Dla odmiany Julia Wieniawa po raz kolejny skarżyła się, że ciężko być uznawaną za najlepszą...
Łatka faworytki nie jest dobra, nie pomaga. W ostatnim odcinku odpadła faworytka Ania Karwan - wyznała Julka, sugerując wysyłającym na nią SMSy, by nie spoczywali na laurach. Jest to moje marzenie, żeby zrobić naprawdę piękny finał - dodała rozmarzona.
Dobre izolacje! - pochwaliło jej taniec jury.
Izolacja jest teraz bardzo ważna, taka metafora - śmiała się Wieniawa.

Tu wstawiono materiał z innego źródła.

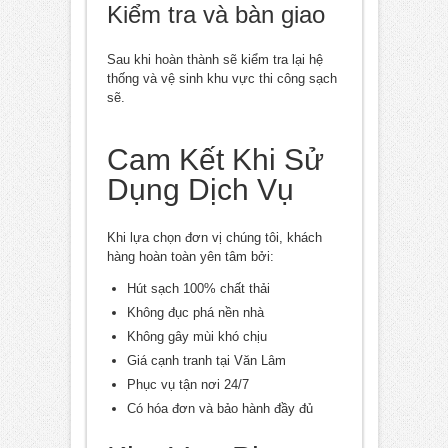
Kiểm tra và bàn giao
Sau khi hoàn thành sẽ kiểm tra lại hệ
thống và vệ sinh khu vực thi công sạch
sẽ.
Cam Kết Khi Sử
Dụng Dịch Vụ
Khi lựa chọn đơn vị chúng tôi, khách
hàng hoàn toàn yên tâm bởi:
Hút sạch 100% chất thải
Không đục phá nền nhà
Không gây mùi khó chịu
Giá cạnh tranh tại Văn Lâm
Phục vụ tận nơi 24/7
Có hóa đơn và bảo hành đầy đủ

W tym tańcu byłaś podana jak na talerzu, można cię było sprawdzić w każdym ruchu, masz władze nad swoim ciałem, wyglądasz jak rasowa tancerka! - komplementowała celebrytkę Iwona Pavlović.
Nie wiadomo, jak długo potrwa program, oby potrwał do końca! Staram się cieszyć z każdej chwili - podkreśliła zachwycona komplementami Julka.

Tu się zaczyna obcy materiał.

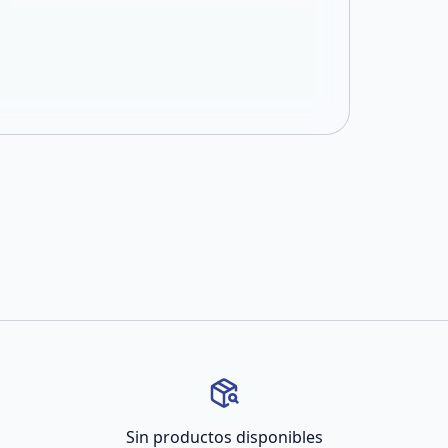
Sin productos disponibles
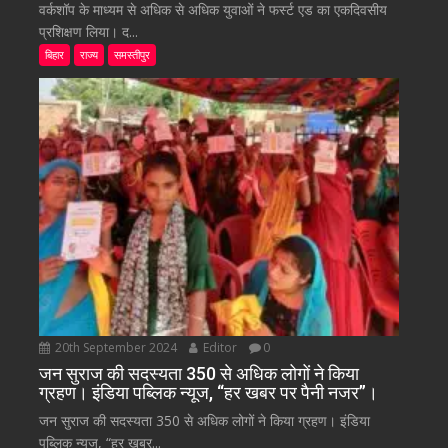
वर्कशॉप के माध्यम से अधिक से अधिक युवाओं ने फर्स्ट एड का एकदिवसीय
प्रशिक्षण लिया। द...
बिहार
राज्य
समस्तीपुर
20th September 2024
Editor
0
जन सुराज की सदस्यता 350 से अधिक लोगों ने किया
ग्रहण। इंडिया पब्लिक न्यूज, “हर खबर पर पैनी नजर”।
जन सुराज की सदस्यता 350 से अधिक लोगों ने किया ग्रहण। इंडिया
पब्लिक न्यूज, “हर खबर...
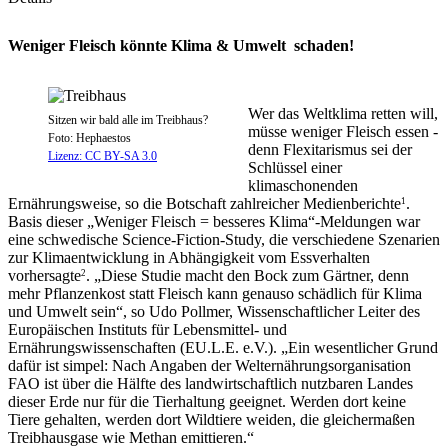
Weniger Fleisch könnte Klima & Umwelt schaden!
Wer das Weltklima retten will,
Sitzen wir bald alle im Treibhaus?
müsse weniger Fleisch essen -
Foto: Hephaestos
denn Flexitarismus sei der
Lizenz: CC BY-SA 3.0
Schlüssel einer
klimaschonenden
Ernährungsweise, so die Botschaft zahlreicher Medienberichte
.
1
Basis dieser „Weniger Fleisch = besseres Klima“-Meldungen war
eine schwedische Science-Fiction-Study, die verschiedene Szenarien
zur Klimaentwicklung in Abhängigkeit vom Essverhalten
vorhersagte
. „Diese Studie macht den Bock zum Gärtner, denn
2
mehr Pflanzenkost statt Fleisch kann genauso schädlich für Klima
und Umwelt sein“, so Udo Pollmer, Wissenschaftlicher Leiter des
Europäischen Instituts für Lebensmittel- und
Ernährungswissenschaften (EU.L.E. e.V.). „Ein wesentlicher Grund
dafür ist simpel: Nach Angaben der Welternährungsorganisation
FAO ist über die Hälfte des landwirtschaftlich nutzbaren Landes
dieser Erde nur für die Tierhaltung geeignet. Werden dort keine
Tiere gehalten, werden dort Wildtiere weiden, die gleichermaßen
Treibhausgase wie Methan emittieren.“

Sylwester Wilk, który dość nieoczekiwanie wrócił do programu, opowiedział o tym, co poczuł, gdy przeczytał w sieci hejterskie komentarze na temat swojego "wielkiego come backu".
Wiem, że niektórzy nie zgadzają się z tą decyzją. Ja na swój wiek dużo przeżyłem i mnie ciężko jest zranić, ale uważam, że takie coś nie powinno mieć miejsca. (...) Jakbym nie spróbował wrócić, to bym żałował, że nie spróbowałem - tłumaczył Wilk.
Zostałeś zainfekowany tańcem - komentował jego występ Andrzej Grabowski, ciesząc się, jak sprytnie operuje "modnym" ostatnio słowem...
Widzowie mogli też zobaczyć specjalne wideo, które Maciej Musiał nagrał dla swojej "koleżanki" Julii Wieniawy.
Pozdrawiam i życzę punka i techno! - wyznał aktor.
Roześmiana Wieniawa wyjaśniła, że są to ich "insajd dżołki".
"Punka", bo wcześniej coś powiem, niż pomyślę, "techno" bo bardzo lubimy chodzić na imprezy techno, których niestety teraz nie ma - tłumaczyła żarciki swojego kolegi.
Raczej czułam, że ja jestem lepsza w aktorstwie i śpiewaniu, taniec traktowałam po macoszemu - wyznała szczerze Julka. Teraz mam wrażenie, że lepiej tańczę niż śpiewam! Chcę pokazać te tance z programu moim dzieciom i wnukom - dodała.
Decyzją widzów z programem pożegnali się Sylwester Wilk i Hanna Żudziewicz.
No ja powiem, ze ciężko byłoby z nimi wygrać. Nie będę płakać, chociaż ponownie jest mi smutno, że opuszczam program - powiedział Wilk na zakończenie.
Jak myślicie, kto wygra?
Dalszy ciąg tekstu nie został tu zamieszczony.